[EXERCISE DATA — start]

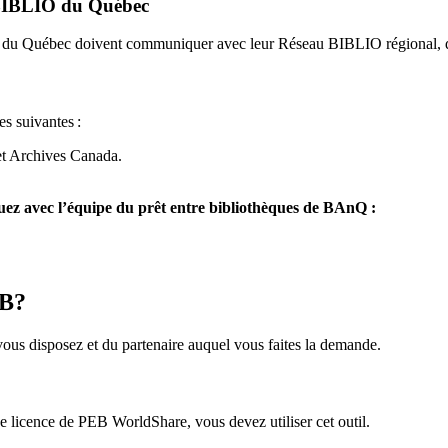
u BIBLIO du Québec
O du Québec doivent communiquer avec leur Réseau BIBLIO régional, q
es suivantes
:
et Archives Canada.
z avec l’équipe du prêt entre bibliothèques de BAnQ :
EB?
us disposez et du partenaire auquel vous faites la demande.
icence de PEB WorldShare, vous devez utiliser cet outil.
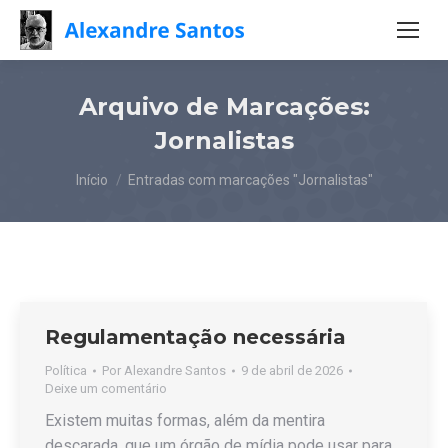
Arquivo de Marcações:
Jornalistas
Você está aqui:
Início
Entradas com marcações "Jornalistas"
Regulamentação necessária
Política
Por
Alexandre Santos
9 de abril de 2026
Deixe um comentário
Existem muitas formas, além da mentira
descarada, que um órgão de mídia pode usar para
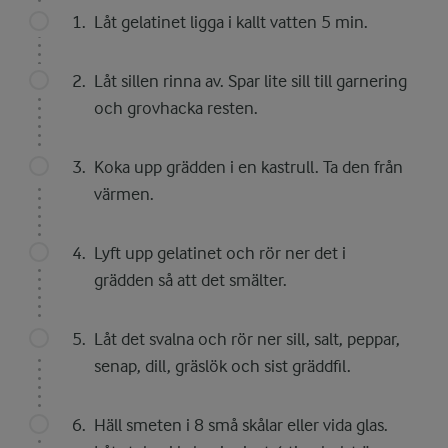
Låt gelatinet ligga i kallt vatten 5 min.
Låt sillen rinna av. Spar lite sill till garnering
och grovhacka resten.
Koka upp grädden i en kastrull. Ta den från
värmen.
Lyft upp gelatinet och rör ner det i
grädden så att det smälter.
Låt det svalna och rör ner sill, salt, peppar,
senap, dill, gräslök och sist gräddfil.
Häll smeten i 8 små skålar eller vida glas.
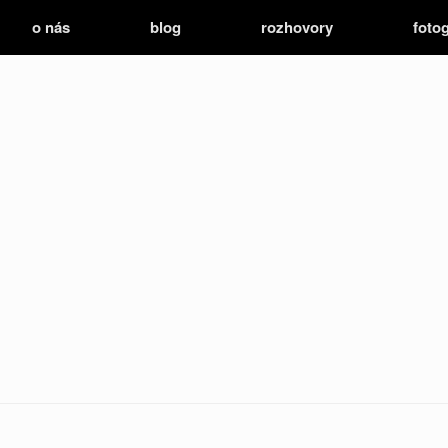
o nás
blog
rozhovory
fotog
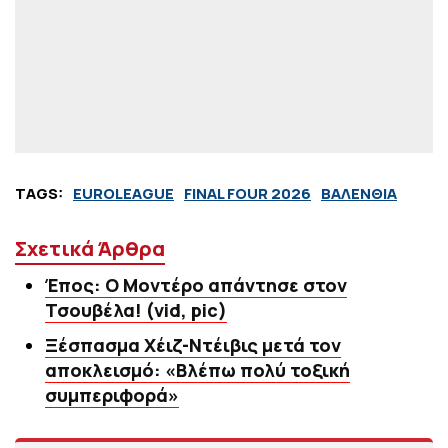
TAGS:
EUROLEAGUE
FINAL FOUR 2026
ΒΑΛΕΝΘΙΑ
Σχετικά Άρθρα
Έπος: Ο Μοντέρο απάντησε στον
Τσουβέλα! (vid, pic)
Ξέσπασμα Χέιζ-Ντέιβις μετά τον
αποκλεισμό: «Βλέπω πολύ τοξική
συμπεριφορά»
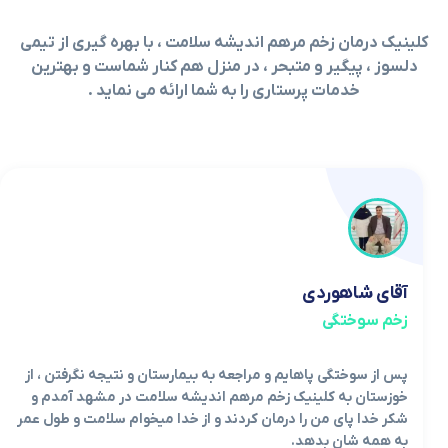
کلینیک درمان زخم مرهم اندیشه سلامت ، با بهره گیری از تیمی
دلسوز ، پیگیر و متبحر ، در منزل هم کنار شماست و بهترین
خدمات پرستاری را به شما ارائه می نماید .
آقای شاهوردی
زخم سوختگی
پس از سوختگی پاهایم و مراجعه به بیمارستان و نتیجه نگرفتن ، از
خوزستان به کلینیک زخم مرهم اندیشه سلامت در مشهد آمدم و
شکر خدا پای من را درمان کردند و از خدا میخوام سلامت و طول عمر
به همه شان بدهد.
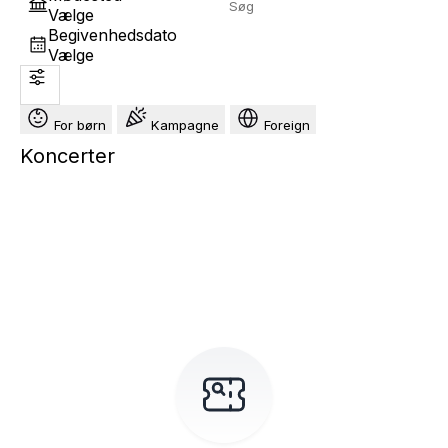
Vælge
Begivenhedsdato
Vælge
For børn
Kampagne
Foreign
Koncerter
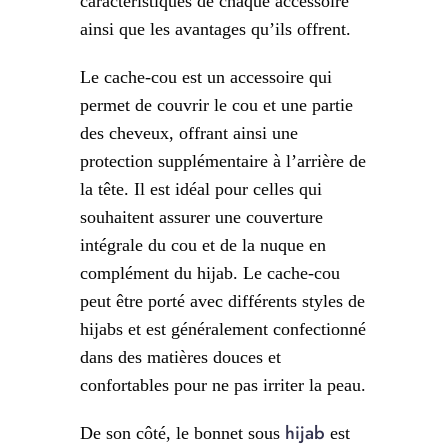
caractéristiques de chaque accessoire
ainsi que les avantages qu’ils offrent.
Le cache-cou est un accessoire qui
permet de couvrir le cou et une partie
des cheveux, offrant ainsi une
protection supplémentaire à l’arrière de
la tête. Il est idéal pour celles qui
souhaitent assurer une couverture
intégrale du cou et de la nuque en
complément du hijab. Le cache-cou
peut être porté avec différents styles de
hijabs et est généralement confectionné
dans des matières douces et
confortables pour ne pas irriter la peau.
hijab
De son côté, le bonnet sous
est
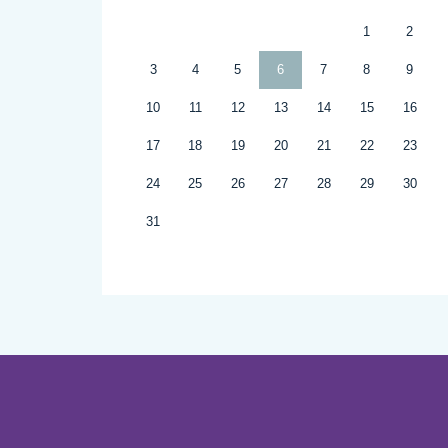
1
2
3
4
5
6
7
8
9
10
11
12
13
14
15
16
17
18
19
20
21
22
23
24
25
26
27
28
29
30
31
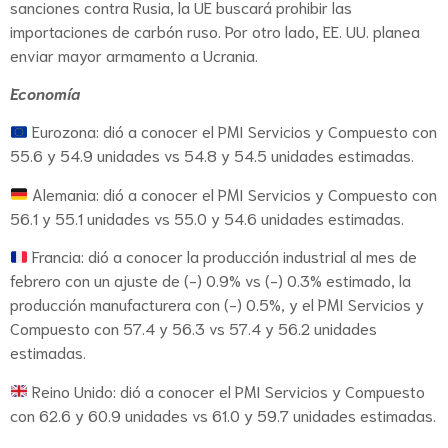
sanciones contra Rusia, la UE buscará prohibir las
importaciones de carbón ruso. Por otro lado, EE. UU. planea
enviar mayor armamento a Ucrania.
Economía
Eurozona: dió a conocer el PMI Servicios y Compuesto con
55.6 y 54.9 unidades vs 54.8 y 54.5 unidades estimadas.
Alemania: dió a conocer el PMI Servicios y Compuesto con
56.1 y 55.1 unidades vs 55.0 y 54.6 unidades estimadas.
Francia: dió a conocer la producción industrial al mes de
febrero con un ajuste de (-) 0.9% vs (-) 0.3% estimado, la
producción manufacturera con (-) 0.5%, y el PMI Servicios y
Compuesto con 57.4 y 56.3 vs 57.4 y 56.2 unidades
estimadas.
Reino Unido: dió a conocer el PMI Servicios y Compuesto
con 62.6 y 60.9 unidades vs 61.0 y 59.7 unidades estimadas.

[EXERCISE DATA — finish]

(AIM OF THE TASK):
Only the lines from the one containing "خدمات پرستاری را به شما ارائه می نماید ." through the one containing "شکر خدا پای" are to be retyped, both boundary lines included, with no other material.

(SOLUTION):
خدمات پرستاری را به شما ارائه می نماید .
آقای شاهوردی
زخم سوختگی
پس از سوختگی پاهایم و مراجعه به بیمارستان و نتیجه نگرفتن ، از
خوزستان به کلینیک زخم مرهم اندیشه سلامت در مشهد آمدم و
شکر خدا پای من را درمان کردند و از خدا میخوام سلامت و طول عمر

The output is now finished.